- _Working data_:

Segment Open

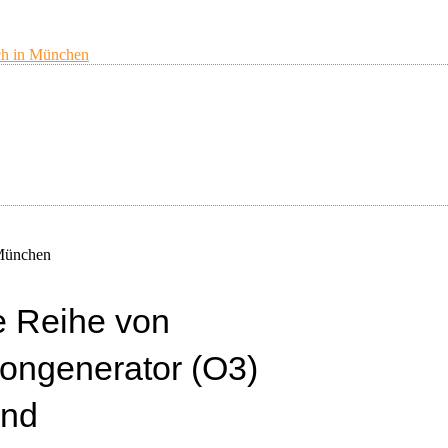
ne Reihe von
ongenerator (O3)
ind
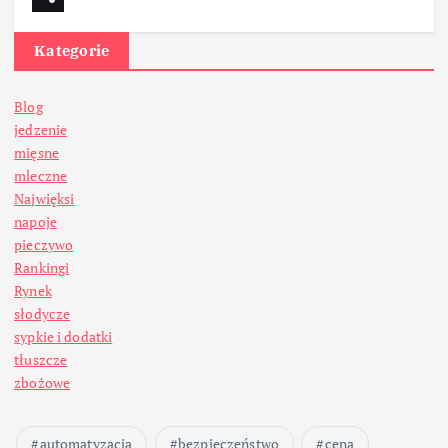
Kategorie
Blog
jedzenie
mięsne
mleczne
Najwięksi
napoje
pieczywo
Rankingi
Rynek
słodycze
sypkie i dodatki
tłuszcze
zbożowe
automatyzacja
bezpieczeństwo
cena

Segment Closed

- _What to produce_: The result should be the full set of entries above, restated exactly and without images.

- _Reply_:
ne Reihe von
ongenerator (O3)
ind
Kategorie
Blog
jedzenie
mięsne
mleczne
Najwięksi
napoje
pieczywo
Rankingi
Rynek
słodycze
sypkie i dodatki
tłuszcze
zbożowe
automatyzacja
bezpieczeństwo
cena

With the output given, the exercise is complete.